If it wasn’t for the rain, and summer in Glasgow inevitably brings rain, then I would have done the Dionne and walked on by the Oran Mor consequently missing Ette, Call to Mind, The Royal Male and The Moth & The Mirror. However, the grey sky seemed determined to drive me inside and, duly, it was so.
Already onstage but obviously in possession of an up to date weather report were Call To Mind and, as if complementing their very musical purpose, they provided a soundtrack appropriate to the dull, dreich weather. Some might have called their set a concerto in minor chord misery yet they and the drizzle seemed a match made in heaven.
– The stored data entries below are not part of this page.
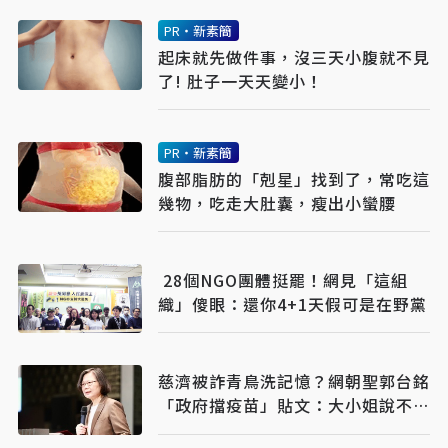
PR・新素簡
起床就先做件事，沒三天小腹就不見
了! 肚子一天天變小！
PR・新素簡
腹部脂肪的「剋星」找到了，常吃這
幾物，吃走大肚囊，瘦出小蠻腰
28個NGO團體挺罷！網見「這組
織」傻眼：還你4+1天假可是在野黨
慈濟被詐青鳥洗記憶？網朝聖郭台銘
「政府擋疫苗」貼文：大小姐說不要
買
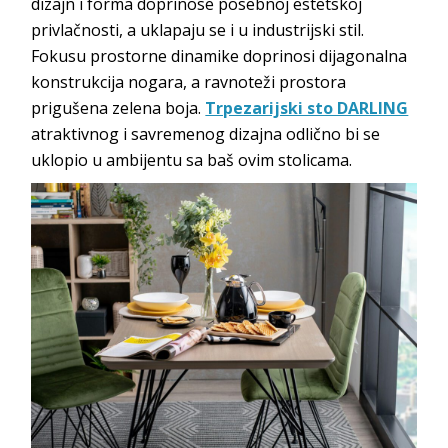
dizajn i forma doprinose posebnoj estetskoj
privlačnosti, a uklapaju se i u industrijski stil.
Fokusu prostorne dinamike doprinosi dijagonalna
konstrukcija nogara, a ravnoteži prostora
prigušena zelena boja.
Trpezarijski sto DARLING
atraktivnog i savremenog dizajna odlično bi se
uklopio u ambijentu sa baš ovim stolicama.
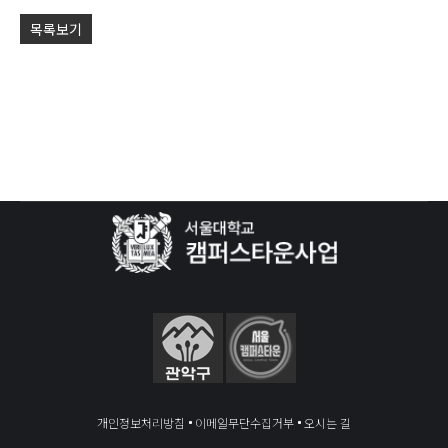
목록보기
개인정보처리방침
이메일무단수집거부
오시는 길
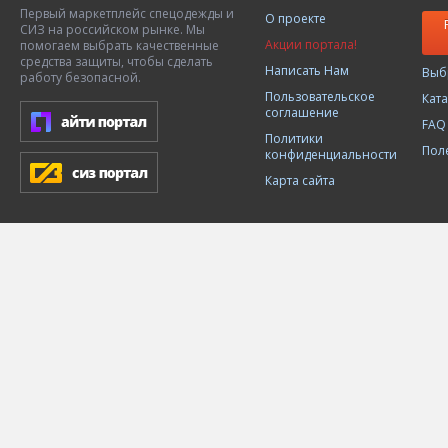
Первый маркетплейс спецодежды и
О проекте
СИЗ на российском рынке. Мы
Акции портала!
помогаем выбрать качественные
средства защиты, чтобы сделать
Написать Нам
Выб
работу безопасной.
Пользовательское
Кат
соглашение
FAQ
Политики
Пол
конфиденциальности
Карта сайта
Talking of heaven, Moth and the Mirror then took to the stage with the angel that is Stacey Sievwright out front to persuade all who might listen that there was such a thing as hope and, whilst almost as mellow and melancholy as their predecessors on stage, they had a purity of musical purpose that would drive even the unbeliever to consider an act of worship in their honour. They even made the room smell of caramel. How many bands can do that?
The Royal Male – a new band fronted by Woodenbox’s Ali Downer – also had that purity of purpose with their keyboard led songs showing that melody and wistful lyrics still have their place in modern day music. Remarkably, this was their first public outing and, four strong and studious as they were, you could sense that they would always be believers in the power of a good song.
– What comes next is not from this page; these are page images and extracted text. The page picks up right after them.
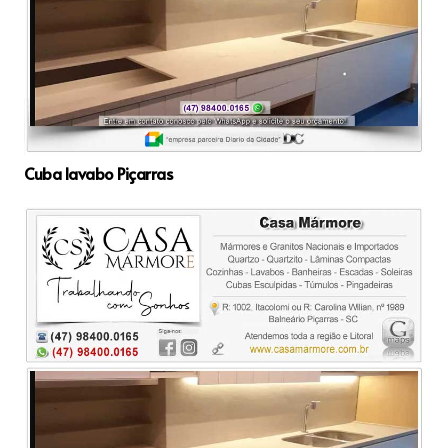
Cuba lavabo Piçarras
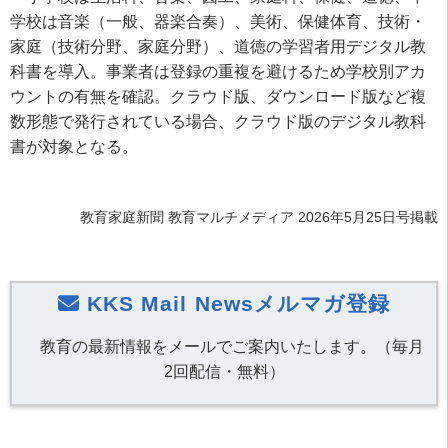
学校は音楽（一般、器楽合奏）、美術、保健体育、技術・
家庭（技術分野、家庭分野）、道徳の学習者用デジタル教
科書を導入。事業者は登録の重複を避けるため学校別アカ
ウントの有無を確認。クラウド版、ダウンロード版など複
数形態で発行されている場合、クラウド版のデジタル教科
書が対象となる。
教育家庭新聞 教育マルチメディア 2026年5月25日号掲載
KKS Mail Newsメルマガ登録
教育の最新情報をメールでご案内いたします。（毎月
2回配信・無料）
Headlining, and apparently also making a debut, were Ette. Cursory research indicated that this was the solo project of Carla Easton – of Teen Canteen – made a reality in collaboration with a bunch of borrowed musicians including Joe “Sunshine” Kane. Pop sensibilities were always obvious as was a reverential affection for those synth pop sounds of days gone by and, much as with the time honoured Mars Bar, there was a certain sugary satisfaction to be had by all in attendance.
Time for another weather report. Let’s look outside. It is still raining. Ho Hum.